(169l) The Tradeoff between Chemical Accuracy and Computational Cost: An Assessment of Thermochemical Prediction with Density Functional Theory | AIChE

(169l) The Tradeoff between Chemical Accuracy and Computational Cost: An Assessment of Thermochemical Prediction with Density Functional Theory

Authors 

Gomes, J. S., Stanford University
Density functional theory (DFT) methods are widely used for computing thermochemical properties such as non-covalent interactions, barrier heights, and reaction energies. The choice of a particular model chemistry, which includes selecting an appropriate exchange-correlation (XC) functional and basis set, is important for achieving chemical accuracy. There exist several classes of XC functionals, each experiencing some degree of tradeoff between chemical accuracy and computational complexity. Additionally, increasing the size of the basis set generally improves the accuracy of computed molecular properties at an additional computational cost. While there have been numerous benchmarking studies for density functionals, the majority only focus on chemical accuracy. We argue that it is necessary to also consider the compute wall time when selecting an appropriate model chemistry suitable for e.g. high-throughput computational screening or big data assembly.
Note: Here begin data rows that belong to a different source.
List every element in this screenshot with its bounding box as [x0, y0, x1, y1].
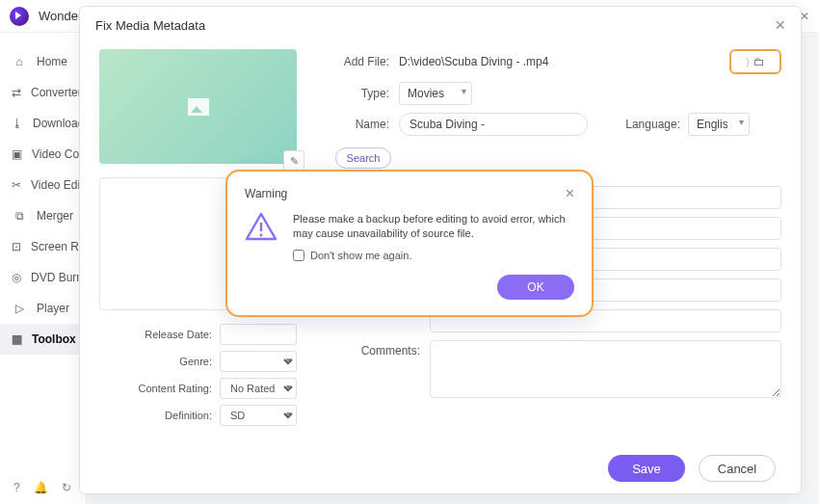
release-date-label: Release Date: [145, 329, 212, 340]
cancel-button[interactable]: Cancel [699, 455, 776, 482]
type-label: Type: [316, 87, 389, 100]
warning-dialog: Warning × Please make a backup before ed… [225, 170, 594, 317]
modal-footer: Save Cancel [80, 445, 801, 493]
warning-message: Please make a backup before editing to a… [293, 212, 574, 242]
image-placeholder-icon [188, 98, 209, 116]
video-thumbnail: ✎ [99, 49, 297, 164]
screen-rec-icon: ⊡ [12, 239, 21, 254]
browse-file-button[interactable]: ) 🗀 [729, 49, 781, 74]
sidebar-item-dvd-burner[interactable]: ◎DVD Burner [0, 262, 86, 293]
sidebar: ⌂Home ⇄Converter ⭳Downloader ▣Video Comp… [0, 33, 87, 504]
dvd-burn-icon: ◎ [12, 270, 21, 285]
name-label: Name: [316, 118, 389, 131]
sidebar-item-label: Player [37, 302, 69, 315]
add-file-label: Add File: [316, 55, 389, 68]
ok-button[interactable]: OK [497, 275, 574, 300]
language-select[interactable]: English [688, 113, 750, 136]
sidebar-item-home[interactable]: ⌂Home [0, 46, 86, 77]
genre-select[interactable] [220, 351, 297, 372]
name-input[interactable] [399, 113, 588, 136]
content-rating-select[interactable]: No Rated [220, 378, 297, 399]
sidebar-item-merger[interactable]: ⧉Merger [0, 200, 86, 231]
dont-show-checkbox-input[interactable] [293, 250, 304, 261]
sidebar-item-converter[interactable]: ⇄Converter [0, 77, 86, 108]
comments-label: Comments: [316, 340, 420, 358]
dont-show-checkbox[interactable]: Don't show me again. [293, 250, 574, 261]
merger-icon: ⧉ [12, 208, 27, 224]
sidebar-bottom: ? 🔔 ↻ [0, 481, 86, 494]
language-label: Language: [607, 118, 680, 131]
content-rating-label: Content Rating: [139, 383, 212, 394]
definition-label: Definition: [165, 410, 212, 421]
sidebar-item-video-compressor[interactable]: ▣Video Compressor [0, 139, 86, 170]
close-icon[interactable]: × [566, 185, 574, 202]
save-button[interactable]: Save [608, 455, 685, 482]
home-icon: ⌂ [12, 54, 27, 69]
dont-show-label: Don't show me again. [310, 250, 411, 261]
sidebar-item-label: Home [37, 55, 67, 68]
folder-icon: 🗀 [753, 55, 765, 68]
converter-icon: ⇄ [12, 85, 21, 100]
add-file-path: D:\video\Scuba Diving - .mp4 [399, 55, 548, 68]
modal-title: Fix Media Metadata [95, 18, 205, 33]
sidebar-item-screen-recorder[interactable]: ⊡Screen Recorder [0, 231, 86, 262]
definition-select[interactable]: SD [220, 405, 297, 426]
bell-icon[interactable]: 🔔 [34, 481, 48, 494]
svg-point-2 [260, 234, 263, 237]
download-icon: ⭳ [12, 116, 23, 131]
chevron-icon: ) [746, 57, 749, 67]
sidebar-item-label: Toolbox [32, 332, 76, 346]
toolbox-icon: ▦ [12, 332, 22, 347]
app-logo [10, 7, 29, 26]
close-icon[interactable]: × [775, 16, 785, 34]
modal-header: Fix Media Metadata × [80, 7, 801, 43]
refresh-icon[interactable]: ↻ [62, 481, 71, 494]
release-date-input[interactable] [220, 324, 297, 345]
sidebar-item-video-editor[interactable]: ✂Video Editor [0, 170, 86, 200]
sidebar-item-player[interactable]: ▷Player [0, 293, 86, 324]
app-title: Wonder [39, 9, 82, 23]
sidebar-item-downloader[interactable]: ⭳Downloader [0, 108, 86, 139]
sidebar-item-toolbox[interactable]: ▦Toolbox [0, 324, 86, 355]
video-edit-icon: ✂ [12, 177, 21, 193]
warning-icon [245, 212, 277, 241]
player-icon: ▷ [12, 301, 27, 316]
sidebar-item-label: Converter [31, 86, 82, 99]
sidebar-item-label: Merger [37, 209, 73, 223]
search-button[interactable]: Search [335, 147, 391, 169]
type-select[interactable]: Movies [399, 82, 472, 105]
video-compress-icon: ▣ [12, 146, 22, 162]
warning-title: Warning [245, 187, 287, 200]
comments-input[interactable] [430, 340, 781, 398]
help-icon[interactable]: ? [13, 481, 20, 494]
genre-label: Genre: [179, 356, 212, 367]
In this work, we benchmark XC functional and basis set pairings using datasets covering a wide range of thermochemical prediction tasks, including non-covalent interactions (DES15K), barrier heights (BH9), reaction energies (BSE49), and an all-around thermochemistry benchmark (GMTKN55). We investigate the use of some empirical correction methods which address known deficiencies in DFT, such as incomplete basis set error, electron self-interaction error, and the underestimation of Van der Waals interactions. We show that smaller basis sets paired with the DFT-C correction are capable of achieving near chemical accuracy on a surprising number of property prediction calculations. We find that while XC functionals with high computational complexity consistently perform better, XC functionals with relatively lower complexity can perform similarly when paired with the appropriate empirical corrections. We note trends of chemical accuracy of density functionals and give several recommendations on model chemistry choice with respect to necessary compute time and type of chemistry.